At The Theater: Dailey and Vincent

By Mary Ann Enloe | Aug 20, 2014

Dailey and Vincent, three-time International Bluegrass Music Association Entertainers of the Year and Vocal Group of the Year, Dove award winners and two-time Grammy nominees, flew into Franklin on a fast track Friday night.

An excited sold-out crowd of 1,500 raised the roof at the state-of-the-art Smoky Mountain Center for the Performing Arts when Jamie Dailey and Darrin Vincent and their eight-piece band bounded onstage.

I knew before the show started that their playlist included new material they were trying out in preparation for their live CD/DVD/public television concert Sept. 13 and 14 at the Hylton Performing Arts Center at George Mason University, because a last-minute media pass included a brief one-on-one chat with co-founder Darrin Vincent.

I was almost late for the scheduled 6:45 p.m. interview. SMCPA general manager Paul Garner quickly escorted me backstage to the 'green' room.  Pleasant and efficient, he's good at his job.

"Just sit there while I try to find Darrin,"he said as he pointed me to  table in front of a counter full of casseroles and cakes.

The Taylors came into the room right behind me. "We're from Cleveland, Georgia. I'm Mark. I work for Springer Farms Chicken. They sponsor Dailey and Vincent. That's my wife Glenda," he said.  "She owns Glenda's Restaurant in Cleveland, near Helen, and the newspaper just did a poll and she won in five categories — best biscuits, bread, sweet tea, dessert and family restaurant."  He beamed and said it all in one breath.

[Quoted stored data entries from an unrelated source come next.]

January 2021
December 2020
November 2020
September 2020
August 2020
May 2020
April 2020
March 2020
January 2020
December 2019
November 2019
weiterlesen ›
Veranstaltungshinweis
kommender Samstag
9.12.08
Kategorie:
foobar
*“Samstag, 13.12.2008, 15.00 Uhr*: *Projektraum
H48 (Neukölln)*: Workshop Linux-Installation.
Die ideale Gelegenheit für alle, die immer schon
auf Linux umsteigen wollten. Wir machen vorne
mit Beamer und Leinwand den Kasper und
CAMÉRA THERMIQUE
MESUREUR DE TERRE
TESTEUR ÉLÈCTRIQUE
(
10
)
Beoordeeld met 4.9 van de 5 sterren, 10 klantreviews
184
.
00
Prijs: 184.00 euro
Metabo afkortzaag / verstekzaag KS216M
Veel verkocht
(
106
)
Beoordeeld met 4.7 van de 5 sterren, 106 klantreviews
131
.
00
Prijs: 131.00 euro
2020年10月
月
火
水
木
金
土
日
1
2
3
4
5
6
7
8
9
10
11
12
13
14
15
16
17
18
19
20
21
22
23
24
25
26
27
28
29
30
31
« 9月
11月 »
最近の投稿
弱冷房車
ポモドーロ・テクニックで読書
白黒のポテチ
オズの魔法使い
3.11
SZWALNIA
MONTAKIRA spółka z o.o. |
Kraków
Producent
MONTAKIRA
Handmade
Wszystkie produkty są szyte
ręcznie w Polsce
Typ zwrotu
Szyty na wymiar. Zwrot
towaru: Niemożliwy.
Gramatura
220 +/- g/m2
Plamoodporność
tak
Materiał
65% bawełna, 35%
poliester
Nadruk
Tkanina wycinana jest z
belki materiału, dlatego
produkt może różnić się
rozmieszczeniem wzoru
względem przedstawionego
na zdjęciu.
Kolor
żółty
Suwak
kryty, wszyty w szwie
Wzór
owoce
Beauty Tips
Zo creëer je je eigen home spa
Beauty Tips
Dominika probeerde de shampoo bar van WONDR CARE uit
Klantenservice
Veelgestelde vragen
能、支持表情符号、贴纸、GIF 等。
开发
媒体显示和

A man carrying snare drum sticks came straight toward me. I introduced myself and he said, "I'm just looking for water.  Have you seen any?"  He was the band's drummer.
By now it was 7 p.m.  The show started at 7:30 p.m. About that time a nice looking man in a spiffy tailored suit came through the back door. He looked as if he could be the husband of a public school principal. Darrin Vincent is.

We shook hands and he sat down at the round table, relaxed, seemingly oblivious to the fact that he had a sold-out show to play in less than 25 minutes.  I broke the ice by mentioning their 2014 IBMA nominations and I told him I'm a voting member. "So I'll see you in Raleigh in October at the awards show?" I asked.

Vincent talks with his hands.  "I don't know, I just don't know," he said, hands in the air.  "We were just invited last night and we've had another show booked for months. We want to go, but it's a 20-hour trip. I just don't know if we'll have time to get there."

When he told me about playing with Ricky Skaggs, I mentioned Marc Pruett who earned his Grammy award playing with Skaggs.  "Then you know Marc?" I asked.  "He's one of us in Haywood County."

Again the hands went up. "Well, you'll have to vote for Balsam Range. You can't vote for us," he said, shaking his head.

I mentioned other successful Haywood County musicians, concluding with IBMA winning banjo wizard Steve Sutton's name:  "Steve lives right down the street from me."

Vincent's eyes widened.  "You live in a hotbed of bluegrass," he said definitively. We spoke of small towns.  "My grandparents lived in Lick Skillet, Missouri," he said.  "It doesn't get any smaller than that."

Vincent began singing with his family when he was three years old.  His sister Rhonda of Rhonda Vincent and the Rage is considered the Queen of Bluegrass.
As easy to talk to as Darrin Vincent was, he had a show to do and I was more conscious of his time than he seemed to be.  I thanked him and reluctantly made my way to the lobby.
My good seat was just in front of Shirley and Don Ezell of Waynesville and Martha and Michael Davis of the Barber's Orchard neighborhood. The Davis's son Christian sings bass with Dailey and Vincent and was an audience favorite.  His full bass tones reminded me of the Statler Brothers' Harold Reid.  A couple of year ago Dailey and Vincent covered the Statler Brothers' biggest hits in a chart-topping, award-winning album.  They sang three of those songs Friday night, to the delight of a revved-up audience.

Dailey and Vincent are highly respected in gospel circles.  The biggest crowd pleasers in a night of them were their gospel numbers.  "I'll Live Again," a hit for the Kingsmen Quartet in 1999 and one of the Singing News Fan Award's Top 10 of that year, was written by Ila Chandler Knight of Balsam.  A graduate of Waynesville Township High School, Knight became a prolific and successful writer of gospel songs and has traveled the world as a performer.

"I wrote that in 1976," she said, "And I wasn't too crazy about it.  Now it's considered a classic.  Dailey and Vincent do a great job on it.  I heard them do it at Ryman Auditorium in Nashville.  I'm hoping they will record it."
Dailey and Vincent are a class act.  If you're still on the fence about bluegrass/country music, you need to hear this top-notch band.  There's something for everybody when Dailey and Vincent take the stage, and it's all good. These folks know how to do it.